Nos últimos anos, porém, a camisa da Seleção
Brasileira foi associada a eleitores de direita, mais recentemente com
apoiadores do presidente brasileiro, Jair Bolsonaro (PL), que, em
outubro, perdeu as eleições presidenciais para o ex-presidente Luiz
Inácio Lula da Silva (PT).
Para discutir a relação entre política,
futebol e comportamento, a Sputnik Brasil conversou com o historiador
Luiz Antônio Simas e o sociólogo Ronaldo Helal, professor da
Universidade do Estado do Rio de Janeiro (UERJ). Além disso, foi à rua
Pereira Nunes, logradouro carioca onde a tradição de pintar o asfalto e
pendurar bandeiras do Brasil para a Copa do Mundo nunca sai de moda.

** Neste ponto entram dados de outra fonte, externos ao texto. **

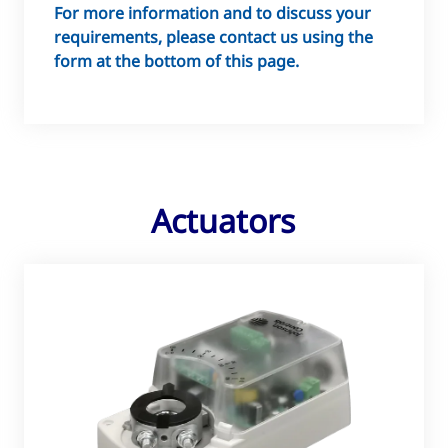
For more information and to discuss your
requirements, please contact us using the
form at the bottom of this page.
Actuators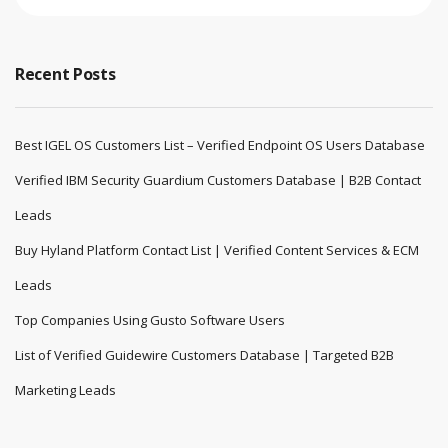
Recent Posts
Best IGEL OS Customers List – Verified Endpoint OS Users Database
Verified IBM Security Guardium Customers Database | B2B Contact
Leads
Buy Hyland Platform Contact List | Verified Content Services & ECM
Leads
Top Companies Using Gusto Software Users
List of Verified Guidewire Customers Database | Targeted B2B
Marketing Leads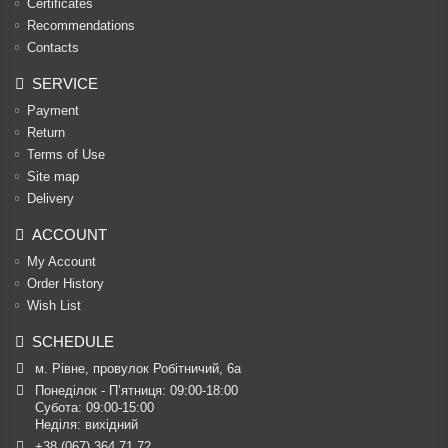
Certificates
Recommendations
Contacts
SERVICE
Payment
Return
Terms of Use
Site map
Delivery
ACCOUNT
My Account
Order History
Wish List
SCHEDULE
м. Рівне, провулок Робітничий, 6а
Понеділок - П’ятниця: 09:00-18:00

Субота: 09:00-15:00

Неділя: вихідний
+38 (067) 364 71 72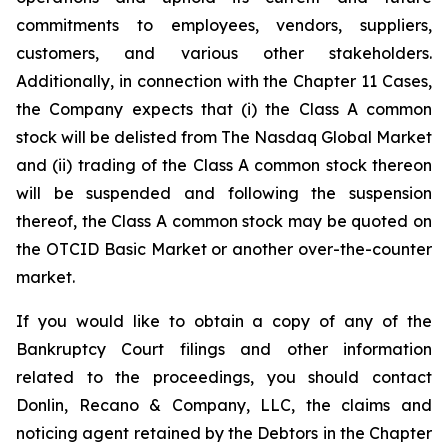
commitments to employees, vendors, suppliers,
customers, and various other stakeholders.
Additionally, in connection with the Chapter 11 Cases,
the Company expects that (i) the Class A common
stock will be delisted from The Nasdaq Global Market
and (ii) trading of the Class A common stock thereon
will be suspended and following the suspension
thereof, the Class A common stock may be quoted on
the OTCID Basic Market or another over-the-counter
market.
If you would like to obtain a copy of any of the
Bankruptcy Court filings and other information
related to the proceedings, you should contact
Donlin, Recano & Company, LLC, the claims and
noticing agent retained by the Debtors in the Chapter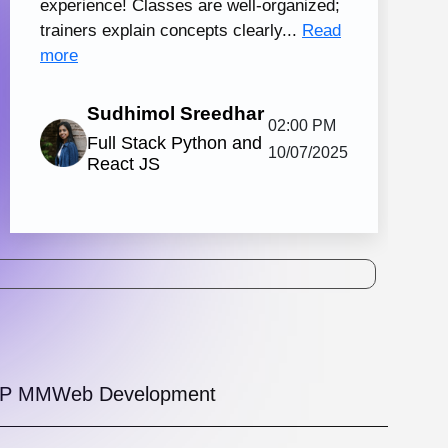
tal Marketing and Creative Design
130 hrs.15
8
Mins
Modules
2
Malayalam
Batches
Knovista's practical digital marketing
ing in Kochi with creative design, together
strong Creative Design tools. The
amme is...
View More
5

Uso político da seleção e de seus símbolos já ocorreu o Brasil
Helal, que coordena o Laboratório de Estudos
em Mídia e Esporte (Leme), ressalta que historicamente a Seleção
Brasileira esteve atrelada ao projeto de nação no Brasil, mas essa
relação entrou em um processo de enfraquecimento a partir da década de
1980 devido a fatores como a globalização e a perda de identificação com
o time — cada vez mais composto por jogadores que atuam fora do país.
Segundo o pesquisador, com ou sem a polarização política, o
distanciamento em relação à Seleção já estava acontecendo.
“Houve também na década de 1970 uma tentativa de se apropriar da
imagem da seleção em uma tentativa de propaganda do regime militar — só
que não foi tão exitosa […]. De 2013 para cá, principalmente a partir de
2016, com o impeachment [da ex-presidente Dilma Roussef], a camisa da
seleção e o símbolo da pátria — a bandeira — começaram a ser usados por
grupos conservadores e, mais recentemente, por grupos de
extrema-direita”, recorda Helal em entrevista ao podcast Jabuticaba Sem
Caroço, da Sputnik Brasil.
Para o pesquisador, a Copa do Mundo pode ser
uma oportunidade de reverter esse atrelamento dos símbolos da Seleção
Brasileira e do país a grupos de extrema-direita. Helal afirma, no
entanto, que isso dependerá de vontade política.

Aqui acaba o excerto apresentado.